Watch How the Earth was Made - Krakatoa and Anak Krakatou which is available on The History Vault. Located in Indonesia, in 1883, Krakatoa blew itself off the map. Today, its child, Anak Krakatou, grows over 12 feet per year.
Because the lava in Krakatoa was very sticky it formed a plug. Over time, new magma rising to the surface increased the pressure on the plug. Just as Krakatoa blew up in the past, one day in the future, a major eruption of Anak Krakatau is expected.
Watch How the Earth was Made - Hawaii which tells a very different story. The Hawaiian Islands were formed from a volcanic hot spot under a tectonic plate. As the plate drifts, the hot spot just punches a new hole where lava flows out. The hot spot annually produces millions of cubic yards of lava which enable the big island to increase in size by over one mile every year.
To demonstrate how lava flows, but at different rates, measure the viscosity of several liquids found commonly in the house.
Compare the viscosity of several liquids by measuring the time required for the liquid to spread over the surface of a plate.
Test honey, molasses, shampoo, dish soap, ketchup and milk.
Spoon or pour a small amount of the test substance onto the plate and start a timer.
Stop the timer when the liquid quits moving.
Retest all of the liquids after heating them in hot water.
Create a simple table and record the times.

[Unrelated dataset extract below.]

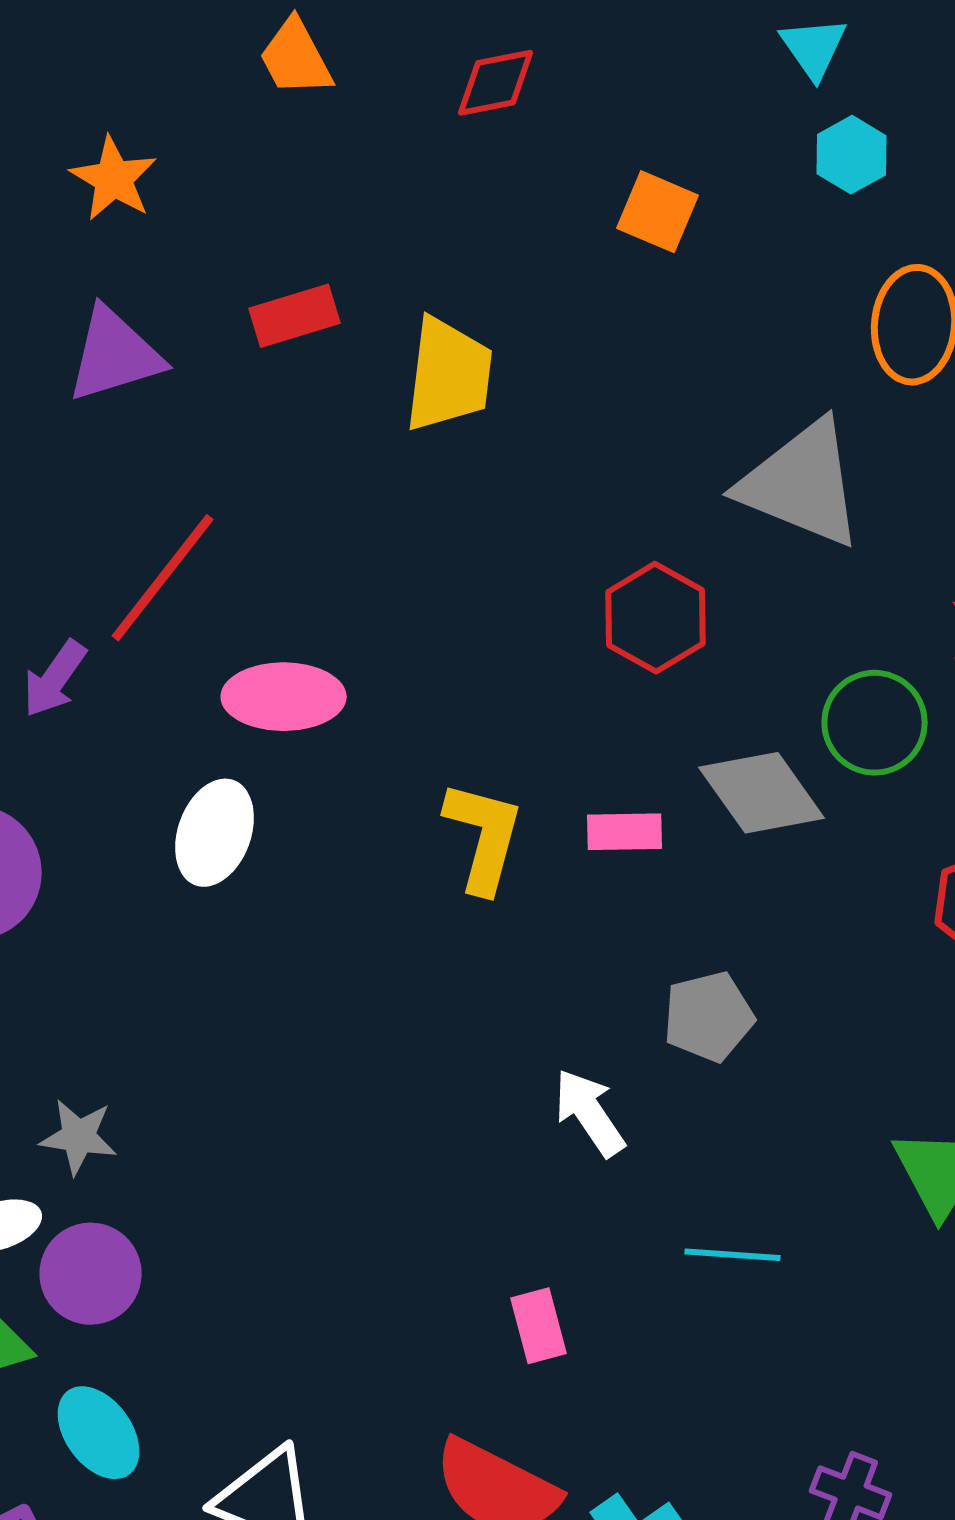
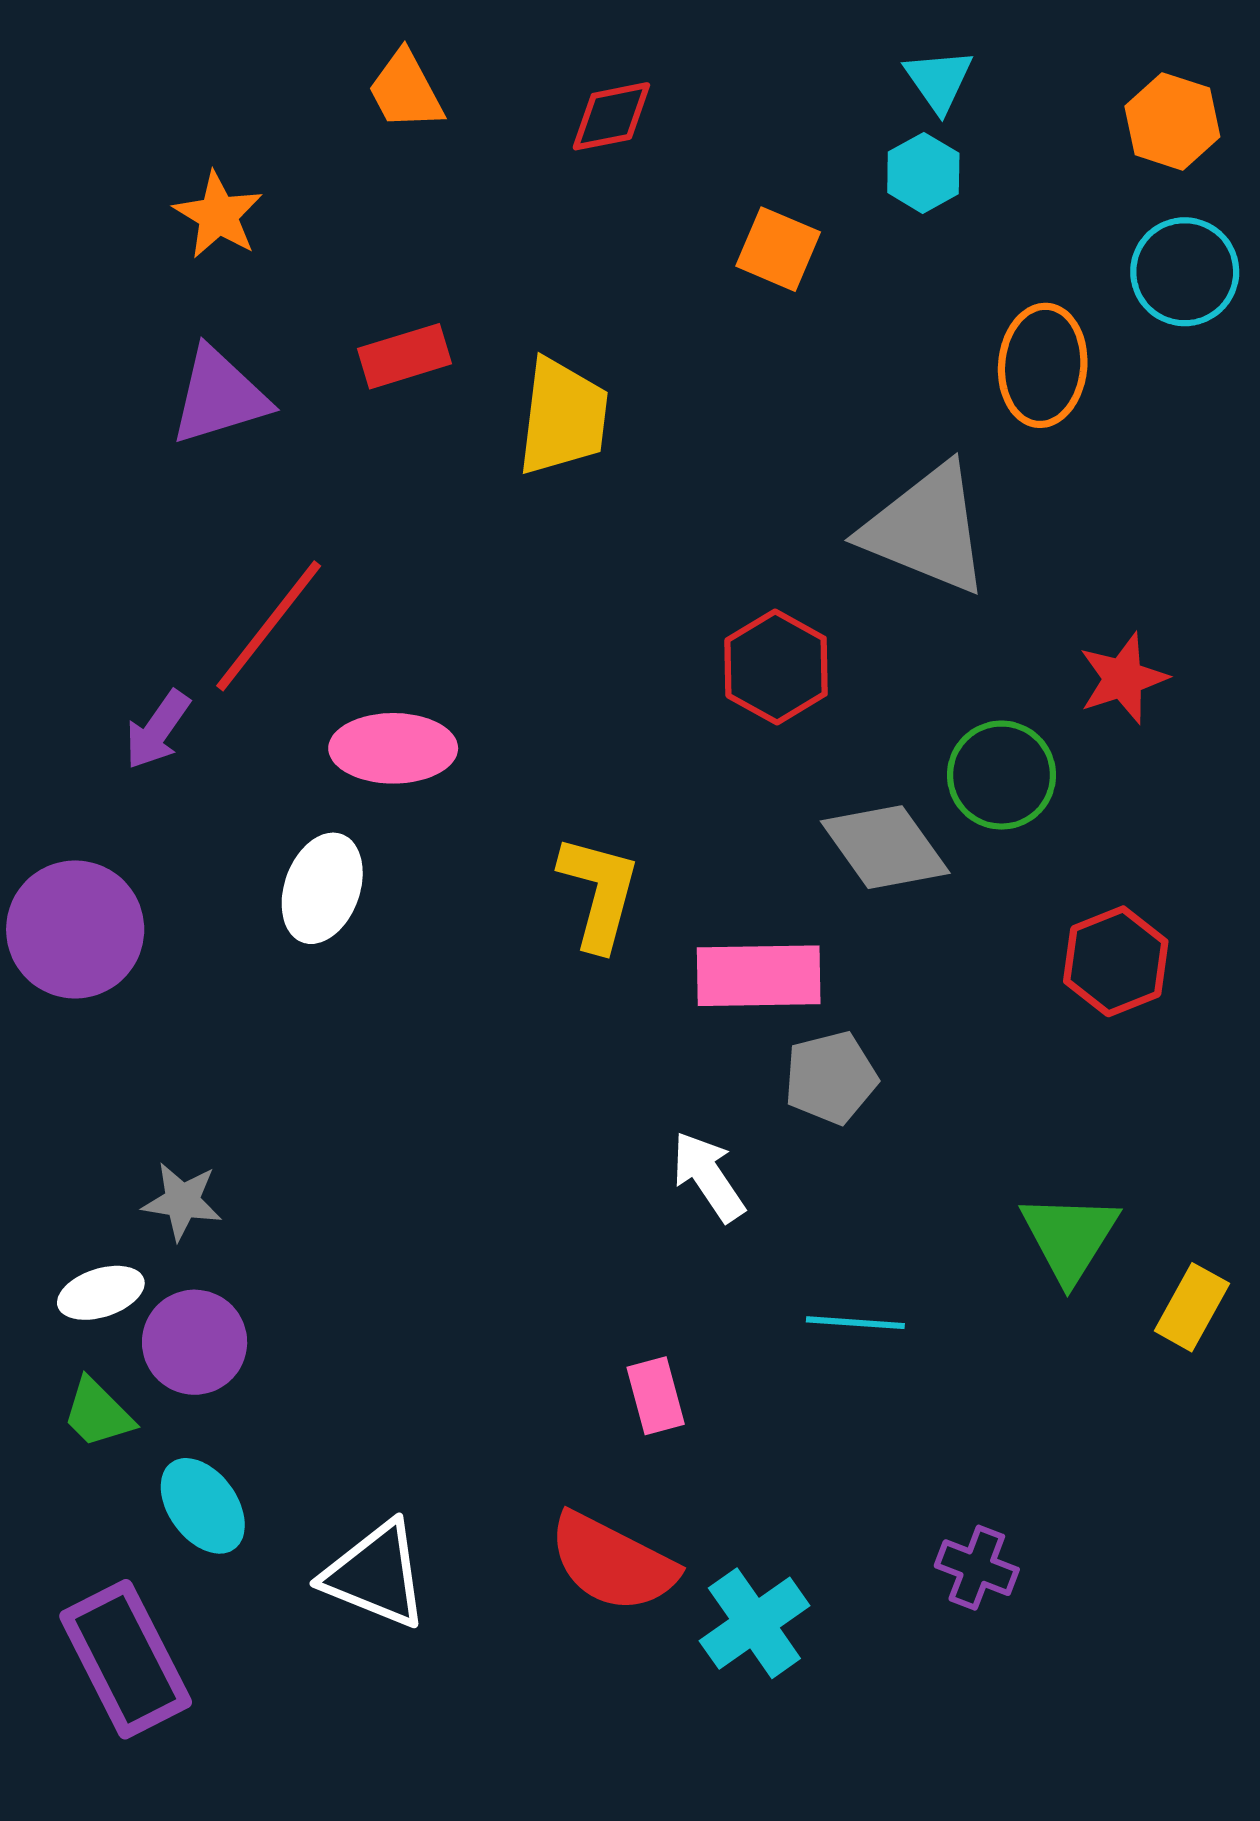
cyan hexagon: (852, 155) -> (923, 173), moved
pink rectangle: (625, 832) -> (759, 976), moved, size x1.6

Heating all the liquids should make them less viscous. Honey should be the most viscous liquid and milk the least.
Read Jamari's Drum which tells the story of how Jamari restores order in his African village after the volcano erupts. It is perfect for ages 4-10.
Read The House on the Volcano which is a short chapter book set on a Hawaiian Island. Two children disagree over whether Madame Pele is responsible for the volcanic eruption, or whether there is a scientific explanation. Written in the 1960's a few parts would likely be rewritten today so you may want to preview this story.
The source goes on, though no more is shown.